The only issue with this method is that you will get decimal index value's, you can deal with this by simply rounding, or taking the floor of the index. It should also be noted that this technique is called nearest neighbor interpolation, and there are other more advanced methods which result in smoother scaling. However as of yet I haven't had the time to implement them, so I won't be going over them until then.


  FUNCTION scale(width_scale_factor, height_scale_factor)
    new_width := img_width * width_scale_factor
    new_height := img_height * height_scale_factor

    inv_width_scale_factor := 1 / width_scale_factor
    inv_height_scale_factor := 1 / width_height_factor

    new_img_data := ARRAY OF (new_width * new_height * num_channels)

    FOR row TO new_height
      FOR col TO new_width
        new_index := (new_width * row + col) * num_channels

        // nearest neighbor interpolation
        old_row_index := round(row * inv_width_scale_factor)
        old_col_index := round(col * inv_height_scale_factor)
        old_index := (img_width * old_row_index + old_col_index) * num_channels

        new_img_data[new_index] := img_data[old_index]
        IF num_channels = 3
          new_img_data[new_index + 1] := img_data[old_index + 1]
          new_img_data[new_index + 2] := img_data[old_index + 2]
        END IF
      END FOR
    END FOR

    img_data := new_img_data
    img_width := new_width
    img_height := new_height

  END FUNCTION
          

Additional Image Processing Resources

If you want a more formal understanding of image processing the Gonzalez & Woods textbook is to my understanding the standard textbook for image processing; personally I’ve been going through it and it’s been very good. There’s also some great lectures on YouTube by Rich Radke, which go over a good portion of the book. With that being said the content is not the most easily digestible, especially if you haven’t taken college level math courses.

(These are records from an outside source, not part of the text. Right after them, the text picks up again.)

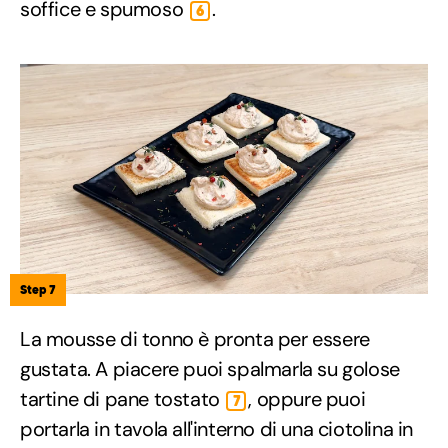
soffice e spumoso
.
6
Step 7
La mousse di tonno è pronta per essere
gustata. A piacere puoi spalmarla su golose
tartine di pane tostato
, oppure puoi
7
portarla in tavola all'interno di una ciotolina in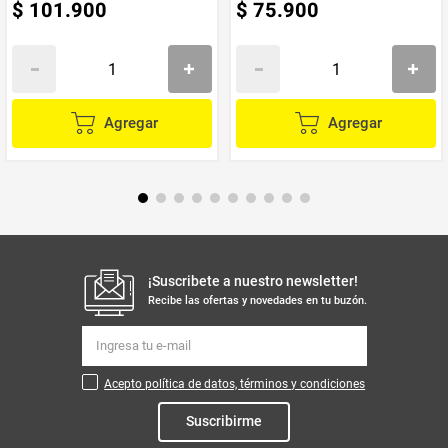
$
101
.
900
$
75
.
900
Agregar
Agregar
¡Suscribete a nuestro newsletter!
Recibe las ofertas y novedades en tu buzón.
Acepto política de datos, términos y condiciones
Suscribirme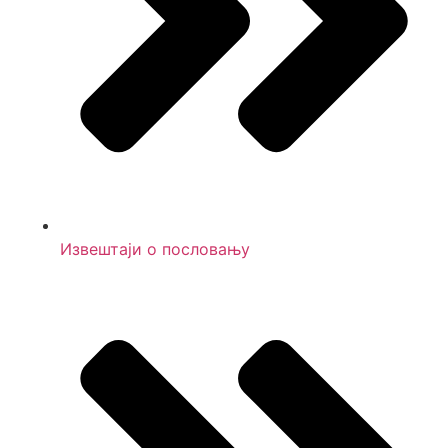
Извештаји о пословању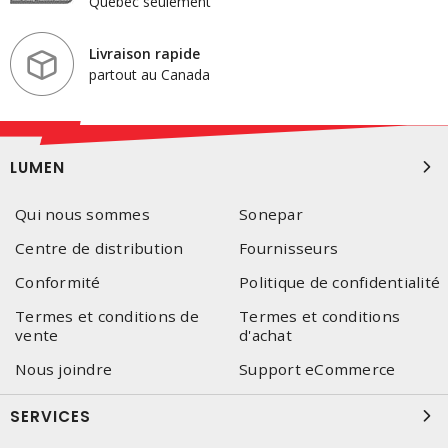
Québec seulement
Livraison rapide
partout au Canada
LUMEN
Qui nous sommes
Sonepar
Centre de distribution
Fournisseurs
Conformité
Politique de confidentialité
Termes et conditions de
Termes et conditions
vente
d'achat
Nous joindre
Support eCommerce
SERVICES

The YouTube channel ComputerPhile has an image processing playlist that is quite good; their channel is also a great resource for a variety of CS related topics. If you’re more interested in artistic image processing, The Coding Train is a treasure trove of artistic image manipulations and animations.

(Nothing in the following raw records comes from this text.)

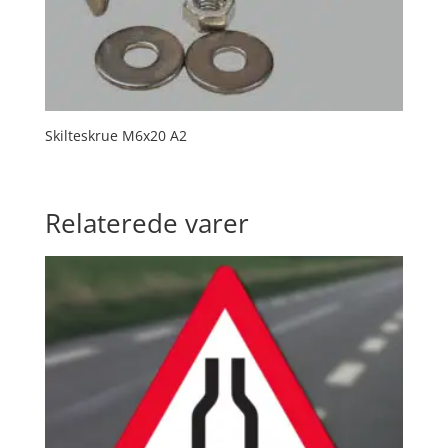
Skilteskrue M6x20 A2
Relaterede varer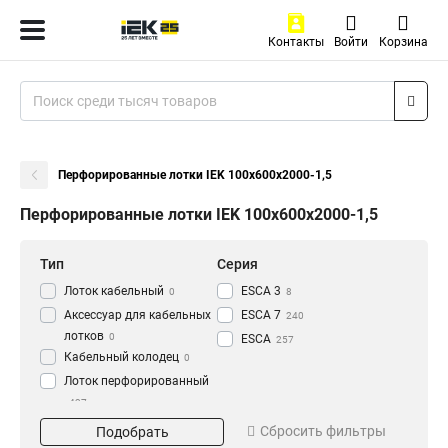
Контакты
Войти
Корзина
Перфорированные лотки IEK 100х600х2000-1,5
Перфорированные лотки IEK 100х600х2000-1,5
Тип
Серия
Лоток кабельный
ESCA 3
0
8
Аксессуар для кабельных
ESCA 7
240
лотков
0
ESCA
257
Кабельный колодец
0
Лоток перфорированный
437
Материал
Окрашивание
Сбросить фильтры
Подобрать
HDZ
Глянец
195
3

Finally the last resource I have to recommend is ChatGPT. If it generates code for you there’s a good chance it won’t work, and it may get small details wrong, but I’ve found it the best place to start when researching how to create a certain effect. Usually I use it as jumping off point to dig deeper into a topic, as it gives you enough background information to more easily search google, and understand more technical articles.